In turn, AA Infra Properties had formed a step-down subsidiary in Colombo, called Indocean Developer (Private) Ltd (IDPL). The five realtors from Calcutta are the Emami Group, Pradeep Sureka, Jugal Khetawat, the Merlin group and the Todis of the Shrachi group.

The Telegraph spoke to several people familiar with the project to piece together the developments, which have blown up into a corporate slugfest that has stirred consternation in the city’s business community. But the realtors themselves were reluctant to talk about the dispute because the matter is sub judice.

Halwasiya stands accused of hijacking the project by seizing control of Indocean through a preferential issue of shares to himself and a Dubai-based company owned by his son and two other associates. The preferential share issue effectively reduced the 88 per cent indirect interest that the top five realtors held in the Colombo-based company to a piffling 13 per cent. Halwasiya and his partners held the rest.

The realtors learnt about the unexpected development in Colombo in the middle of November last year. When they rushed to Colombo to assert their rights, they were allegedly barred from entering the project premises.

There were two South City nominees — Sureka and Ram Krishna Agarwal (representing Emami Realty) — on the board of Indocean.

According to one account, they had stepped down of their own volition in line with Lankan regulatory rules that apparently restrict the number of overseas directors on a company’s board.

However, the South City group claims they were removed illegally and that they learnt of Halwasiya’s alleged machinations only when they sought to appoint three more nominees — Jugal Khetawat, Sushil Mohta and Man Mohan Bagree (South City Mall vice-president) — on or about November 15.

The South City promoters claimed that Halwasiya had issued the preferential shares at a low price of 2 Lankan rupees (LKR) per share, compared with the LKR 100 a share that AA Infra had invested in Indocean in 2011.

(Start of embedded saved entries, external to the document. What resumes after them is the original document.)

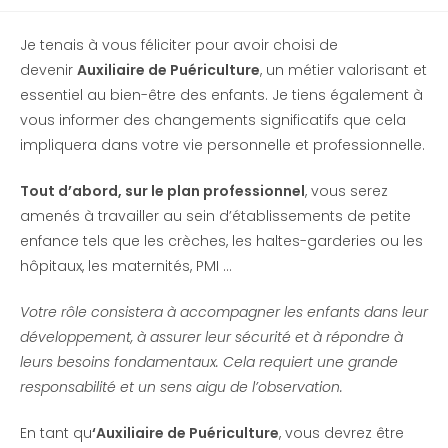
Je tenais à vous féliciter pour avoir choisi de
devenir
Auxiliaire de Puériculture
, un métier valorisant et
essentiel au bien-être des enfants. Je tiens également à
vous informer des changements significatifs que cela
impliquera dans votre vie personnelle et professionnelle.
Tout d’abord, sur le plan professionnel
, vous serez
amenés à travailler au sein d’établissements de petite
enfance tels que les crèches, les haltes-garderies ou les
hôpitaux, les maternités, PMI …
Votre rôle consistera à accompagner les enfants dans leur
développement, à assurer leur sécurité et à répondre à
leurs besoins fondamentaux. Cela requiert une grande
responsabilité et un sens aigu de l’observation.
En tant qu
‘Auxiliaire de Puériculture
, vous devrez être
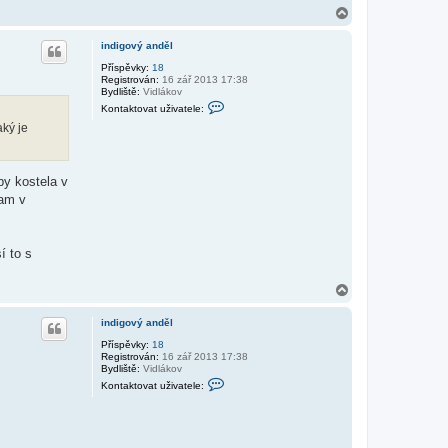
N
a
h
indigový anděl
o
r
Příspěvky:
18
Registrován:
16 zář 2013 17:38
u
Bydliště:
Vidlákov
K
Kontaktovat uživatele:
o
aký je
n
t
a
k
t
by kostela v
o
tam v
v
a
t
u
ž
í to s
i
v
a
N
t
a
e
h
l
indigový anděl
o
e
i
r
Příspěvky:
18
n
Registrován:
16 zář 2013 17:38
u
d
Bydliště:
Vidlákov
i
K
Kontaktovat uživatele:
g
o
o
n
v
t
ý
a
a
k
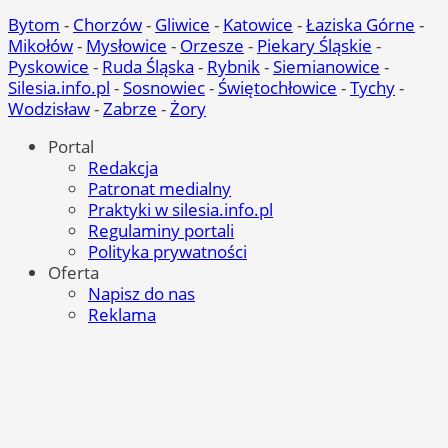
Bytom
-
Chorzów
-
Gliwice
-
Katowice
-
Łaziska Górne
-
Mikołów
-
Mysłowice
-
Orzesze
-
Piekary Śląskie
-
Pyskowice
-
Ruda Śląska
-
Rybnik
-
Siemianowice
-
Silesia.info.pl
-
Sosnowiec
-
Świętochłowice
-
Tychy
-
Wodzisław
-
Zabrze
-
Żory
Portal
Redakcja
Patronat medialny
Praktyki w silesia.info.pl
Regulaminy portali
Polityka prywatności
Oferta
Napisz do nas
Reklama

The preferential share issue raised around LKR 87 million or less than $0.5 million, which is less than the value of an apartment at Altair Residences.

Altair Residences, which has over 400 premium residential apartments in the heart of Colombo and some retail space, has two towers with one leaning on to the other.

It’s being said that the building would be one of the tallest in Colombo when completed. Moshe Safdie, who designed the landmark Marina Bay Sands of Singapore, is the architect of the ocean-view, 69-storey structure.

The dispute among the investors has led to a rash of court cases in India and Sri Lanka. Battles are also raging on social media platforms.

AA Infra removed Halwasiya from the board of AA Infra Properties Pvt Ltd by calling an extraordinary general meeting on January 4, 2020.

Halwasiya challenged the move before the National Company Law Tribunal, Calcutta, which did not grant him interim relief in the form of reinstating him on the board of AA Infra Properties.

The South City promoters have petitioned a commercial high court in Colombo, challenging the removal of the directors and the issuance of fresh shares at Indocean.

They have accused the other camp of diverting funds from a bank loan meant for the project, which is running two years behind schedule. The rival camp has denied the charge and levelled the same charge at the partners.

So far, about 275 units have been sold, raising $180 million from buyers. Both sides say their priority is to complete the prestigious project, protect India’s name on foreign soil and abide by the promises they have made to the buyers.